Hypernetworks: Neural Networks for Hierarchical Data

QueensGambit 13 hours ago|

Factorization is key here. It separates dataset-level structure from observation-level computation so the model doesn't waste capacity rediscovering structure.

I've been arguing the same for code generation. LLMs flatten parse trees into token sequences, then burn compute reconstructing hierarchy as hidden states. Graph transformers could be a good solution for both: https://manidoraisamy.com/ai-mother-tongue.html

stephantul 22 hours ago||

What a good post!

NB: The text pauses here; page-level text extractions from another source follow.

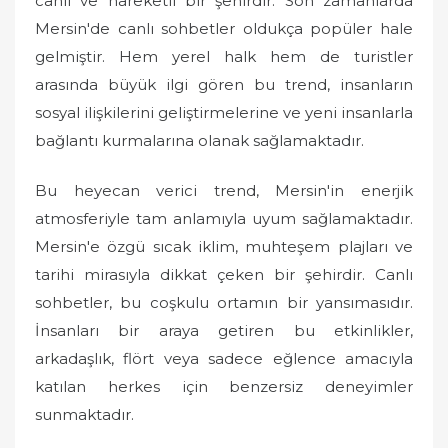
canlı ve hareketli bir şehirdir. Son zamanlarda
Mersin'de canlı sohbetler oldukça popüler hale
gelmiştir. Hem yerel halk hem de turistler
arasında büyük ilgi gören bu trend, insanların
sosyal ilişkilerini geliştirmelerine ve yeni insanlarla
bağlantı kurmalarına olanak sağlamaktadır.
Bu heyecan verici trend, Mersin'in enerjik
atmosferiyle tam anlamıyla uyum sağlamaktadır.
Mersin'e özgü sıcak iklim, muhteşem plajları ve
tarihi mirasıyla dikkat çeken bir şehirdir. Canlı
sohbetler, bu coşkulu ortamın bir yansımasıdır.
İnsanları bir araya getiren bu etkinlikler,
arkadaşlık, flört veya sadece eğlence amacıyla
katılan herkes için benzersiz deneyimler
sunmaktadır.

I loved the takeaways at the end of each section.

I think it would maybe get more traction if the code was in pytorch or JAX. It’s been a long while since I’ve seen people use Keras.

joefourier 1 day ago||

Odd that the author didn’t try giving a latent embedding to the standard neural network (or modulated the activations with a FiLM layer) and had static embeddings as the baseline. There’s no real advantage to using a hypernetwork and they tend to be more unstable and difficult to train, and scale poorly unless you train a low rank adaptation.

mkmccjr 1 day ago||

Hello. I am the author of the post. The goal of this was to provide a pedagogical example of applying Bayesian hierarchical modeling principles to real world datasets. These datasets often contain inherent structure that is important to explicitly model (eg clinical trials across multiple hospitals). Oftentimes a single model cannot capture this over-dispersion but there is not enough data to split out the results (nor should you).

The idea behind hypernetworks is that they enable Gelman-style partial pooling to explicitly modeling the data generation process while leveraging the flexibility of neural network tooling. I’m curious to read more about your recommendations: their connection to the described problems is not immediately obvious to me but I would be curious to dig a bit deeper.

I agree that hypernetworks have some challenges associated with them due to the fragility of maximum likelihood estimates. In the follow-up post, I dug into how explicit Bayesian sampling addresses these issues.

yobbo 23 hours ago||

I think a latent embedding is almost equivalent to the article's hypernetwork, which I assume as y = (Wh + c)v + b, where h is a dataset-specific trainable vector. (The article uses multiple layers ...)

keepamovin 14 hours ago|

This is actually the way to AGI, ngl. Come back when it lands and see that it's right.